Ce bon état d’esprit serait donc d’être complètement libéré, complètement ouvert par rapport à la rencontre amoureuse, par rapport à ce qu’on a envie de ressentir physiquement, charnellement et émotionnellement dans un lit avec quelqu’un… qu’on aime : c’est mieux, mais encore !… si on ne l’aime pas, il suffit que ce soit quelqu’un avec qui on a envie de partager cela.

Il y a un tas de constructions et de croyances sociales qui gravitent là autour. Je crois que la plus forte est basé sur un concept que Freud avait abordé et qu’on appelle : « la madone et la salope ».

Il s’agit de la considération de la femme. Dans ce concept, Freud explique qu’une femme va être considérée soit comme la « madone », c’est-à-dire pure et non intéressée par le sexe. Elle va donc concéder de la sexualité à son compagnon ou à son mari parce qu’elle connaît ses besoins, ce qui sous-entend que les besoins de l’homme sont plus importants que ceux de la femme en matière de désir sexuel, mais elle, elle est pure et immaculée au point de ne pas être intéressé par la sexualité.

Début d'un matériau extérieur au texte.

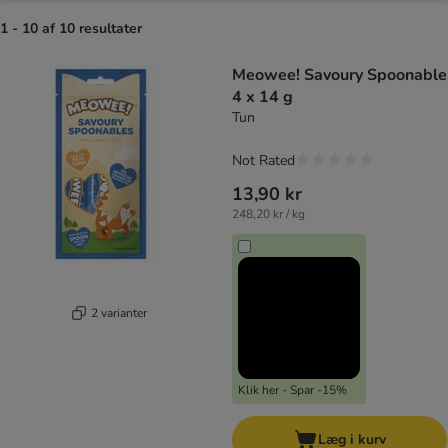
1 - 10 af 10 resultater
product items have been changed
Meowee! Savoury Spoonable
4 x 14 g
Tun
Not Rated
13,90 kr
248,20 kr / kg
2 varianter
Klik her - Spar -15%
Læg i kurv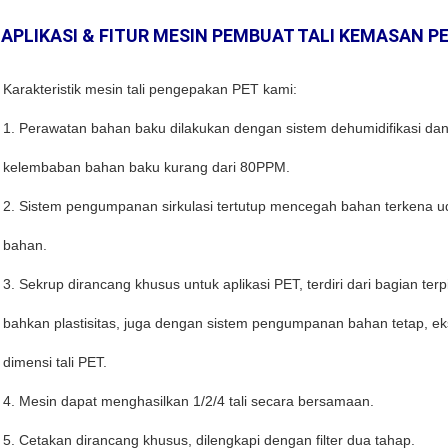
APLIKASI & FITUR MESIN PEMBUAT TALI KEMASAN P
Karakteristik mesin tali pengepakan PET kami:
1. Perawatan bahan baku dilakukan dengan sistem dehumidifikasi da
kelembaban bahan baku kurang dari 80PPM.
2. Sistem pengumpanan sirkulasi tertutup mencegah bahan terkena 
bahan.
3. Sekrup dirancang khusus untuk aplikasi PET, terdiri dari bagian 
bahkan plastisitas, juga dengan sistem pengumpanan bahan tetap, eks
dimensi tali PET.
4. Mesin dapat menghasilkan 1/2/4 tali secara bersamaan.
5. Cetakan dirancang khusus, dilengkapi dengan filter dua tahap.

De l’autre côté, on va trouver la salope, c’est-à-dire la femme qui aime le sexe et qui veut du sexe pour elle-même. Dans ce cas, elle va donc être assimilée à la prostituée.

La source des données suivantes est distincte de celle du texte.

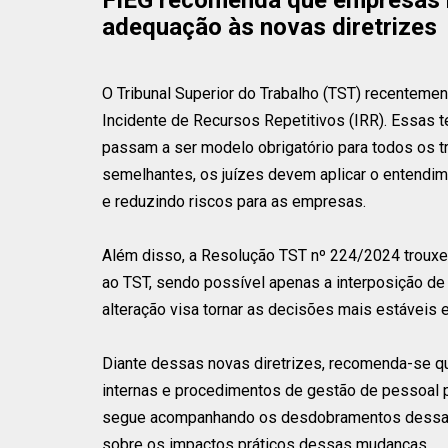
adequação às novas diretrizes
O Tribunal Superior do Trabalho (TST) recentemen
Incidente de Recursos Repetitivos (IRR). Essas 
passam a ser modelo obrigatório para todos os tri
semelhantes, os juízes devem aplicar o entendimen
e reduzindo riscos para as empresas.
Além disso, a Resolução TST nº 224/2024 trouxe 
ao TST, sendo possível apenas a interposição de 
alteração visa tornar as decisões mais estáveis e
Diante dessas novas diretrizes, recomenda-se qu
internas e procedimentos de gestão de pessoal 
segue acompanhando os desdobramentos dessas de
sobre os impactos práticos dessas mudanças.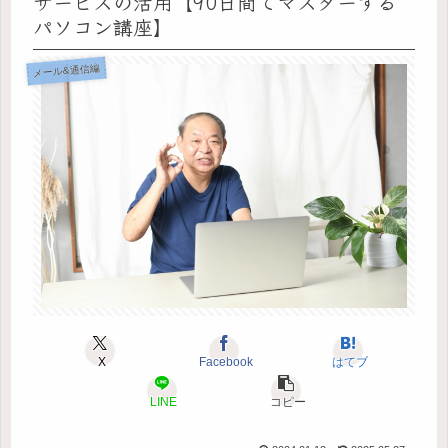
サービスの活用【90日間でマスターする
パソコン講座】
メール&通信編
X
Facebook
はてブ
LINE
コピー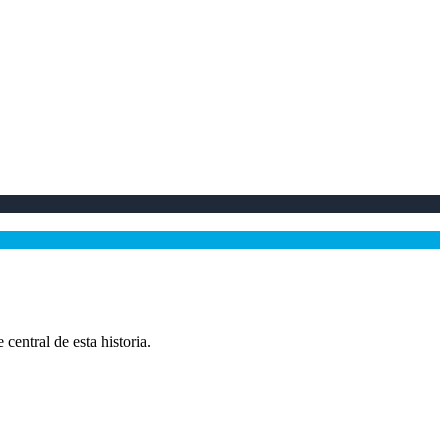
central de esta historia.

Ce concept de « la madone et la salope » est très imprégné dans notre société, même aujourd’hui ou on s’est beaucoup ouvert sur ce domaine, depuis les années 50 et la fameuse libération sexuelle. Mais il reste des traces et des racines très profondes à ce sujet qui continuent à imprégner nos visions et nos croyances et à modifier nos attitudes et nos habitudes.

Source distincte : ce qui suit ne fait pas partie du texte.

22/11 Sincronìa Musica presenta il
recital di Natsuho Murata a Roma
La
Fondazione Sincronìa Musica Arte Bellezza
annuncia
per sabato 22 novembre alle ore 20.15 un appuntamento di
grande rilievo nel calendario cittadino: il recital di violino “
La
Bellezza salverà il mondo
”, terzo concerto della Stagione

Le résultat de ce concept, c’est que beaucoup de couples vivent cela de manière assez inconsciente, mais le vive néanmoins. Monsieur va refréner ses désirs parce qu’il ne va pas oser demander à sa femme, qu’il considère pure, ce qu’il a envie de faire avec elle dans son lit. En fait, il la respecte trop.

Il y a une forme de respect qui vient du fait qu’on projette cette pureté sur sa femme. Et on attend qu’elle soit pure, parce que cela nous rassure de penser qu’elle aime faire l’amour avec nous, mais qu’elle n’a pas envie de faire l’amour avec d’autres. Cela a un côté très rassurant.

Le drame c’est que finalement l’homme va être frustré, et la femme aussi d’ailleurs. Et même si elle est conditionnée pour accepter cette frustration, elle est frustrée quand même. Elle-même ne va pas oser outrepasser cette soi-disant pureté et ne va donc pas accepter ses propres désirs.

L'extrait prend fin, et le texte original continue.